Pentaho Data Integration: Pentaho Data Integration - CSV File Input with parallel execution enabled

CSV file input is a commonly used input step to read delimited files. Options are similar to text file input steps. Here are the general configurable options.

File name - Input file name.
Delimiter - Support common delimiters like coma, tab, pipe e.t.c
Enclosure - Optional enclosures like double quotes.
NIO buffer size - Read buffer size.
Lazy Conversion - Significant performance improvement by avoiding data type conversions. Check this option only if the logic is mere pass through.
Header row present - Enable in case the file has header row.
Add file name to result - File name or file names will be added to the result in memory and can be passed into the next job entry.
Running in Parallel - This step can run in multiple copies and will read separate blocks of the file. Configure along with clustered or copy mode.
File encoding - UTF-8, ASCII e.t.c.

Here are step wise illustrations on how to use CSV input step.

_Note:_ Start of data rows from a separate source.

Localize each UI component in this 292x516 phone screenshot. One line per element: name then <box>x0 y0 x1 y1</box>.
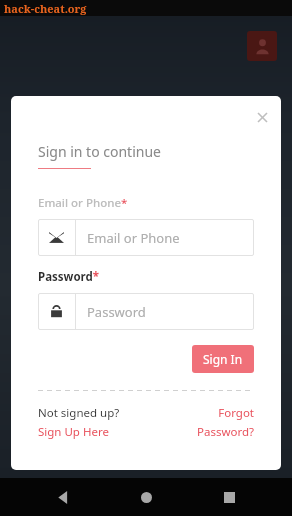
button[interactable]: Email or Phone <box>38 219 254 256</box>
button[interactable]: Home <box>126 478 166 516</box>
button[interactable]: Profile <box>247 31 277 61</box>
button[interactable]: Recents <box>209 478 249 516</box>
staticText: Sign Up Here <box>38 424 109 440</box>
button[interactable]: Password <box>38 293 254 330</box>
button[interactable]: Sign In <box>192 345 254 373</box>
button[interactable]: Close <box>249 104 275 130</box>
staticText: Sign In <box>203 351 243 367</box>
staticText: Forgot <box>218 405 254 421</box>
staticText: Password <box>87 303 146 321</box>
button[interactable]: Back <box>43 478 83 516</box>
staticText: hack-cheat.org <box>4 1 87 16</box>
staticText: Not signed up? <box>38 405 120 421</box>
button[interactable]: Forgot <box>146 405 254 440</box>
staticText: Password* <box>38 269 100 285</box>
staticText: Email or Phone <box>87 229 180 247</box>
staticText: Email or Phone* <box>38 195 128 211</box>
staticText: Password? <box>196 424 254 440</box>
button[interactable]: Not signed up? <box>38 405 146 440</box>
staticText: Sign in to continue <box>38 142 161 161</box>
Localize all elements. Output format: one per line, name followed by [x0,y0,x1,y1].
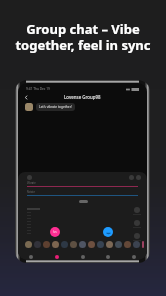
button[interactable]: Pattern [133,220,141,228]
button[interactable]: Pattern [133,207,141,215]
staticText: Let's vibrate together! [39,105,72,109]
button[interactable]: Home [24,251,38,260]
button[interactable]: Option [129,175,134,180]
staticText: Vibrate [27,181,36,185]
button[interactable]: Pattern [133,233,141,241]
staticText: lvs [53,230,57,234]
staticText: Lovense Group98 [64,94,101,100]
button[interactable]: Back [22,93,31,102]
button[interactable]: Toys [101,251,115,260]
button[interactable]: Me [127,251,141,260]
button[interactable]: Option [136,175,141,180]
staticText: Rotate [27,190,35,194]
button[interactable]: Chat [50,251,64,260]
staticText: Group chat – Vibe together, feel in sync [0,20,166,53]
button[interactable]: Vibrate control [50,227,60,237]
button[interactable]: Rotate control [103,227,113,237]
button[interactable]: Explore [76,251,90,260]
staticText: 9:41 Thu Dec 19 [26,87,50,91]
button[interactable]: Device [27,175,32,180]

Without Parallel Execution Option

Step 1
Create a new transformation for demo and drag the CSV input file into the canvas.

Step 2
Double click on the CSV input step and configure options.

File name : Browse and select from local server.
Delimiter : Coma for demo purposes.
Lazy conversion : Disabled.
Running in parallel : Disabled.
File encoding : UTF-8 selected for demo.

Step 3
Click on "Get Fields" to populate field names based on sample data.
Configure appropriate trim type.

Here are the results of document scan.
Result after scanning 100 lines.
---------------------------------------
Field nr. 1 :
Field name           : id Field type           : Integer
Field nr. 2 :
Field name           : code Field type           : String Maximum length       : 10 Minimum value        : PRD_CD_ACF Maximum value        : PRD_CD_ZWQ Nr of null values    : 1
Field nr. 3 :
Field name           : description Field type           : String Maximum length       : 13 Minimum value        : aafwtscm-desc Maximum value        : zyirgmfn-desc Nr of null values    : 1
Field nr. 4 :
Field name           : category Field type           : String Maximum length       : 1 Minimum value        : A Maximum value        : Z Nr of null values    : 1
Field nr. 5 :
Field name           : price Field type           : Number Estimated length     : 15 Estimated precision : 5 Number format        : #.# WARNING: More then 1 number format seems to match all sampled records: Number format        : #.# Trim Type            : 0 Minimum value      : 252.44767Maximum value      : 1246.517 Example            : #.#, number [252.44767] gives 252.44767

Step 4
Add a dummy step to complete the flow.

Step 5
Here are the execution results for the demo transformation.
Step Metrics

Preview Data

Execution Log
General - Logging plugin type found with ID: CheckpointLogTable
General - Starting agile-bi
Version checker - OK
class org.pentaho.agilebi.platform.JettyServer - WebServer.Log.CreateListener localhost:10000
Spoon - Transformation opened.
Spoon - Launching transformation [trf_Demo_Load_CSV_File]...
Spoon - Started the transformation execution.
trf_Demo_Load_CSV_File - Dispatching started for transformation [trf_Demo_Load_CSV_File]
CSV file input.0 - Header row skipped in file 'products_data.csv'
CSV file input.0 - Finished processing (I=10001, O=0, R=0, W=10000, U=0, E=0)
Dummy (do nothing).0 - Finished processing (I=0, O=0, R=10000, W=10000, U=0, E=0)
Spoon - The transformation has finished!!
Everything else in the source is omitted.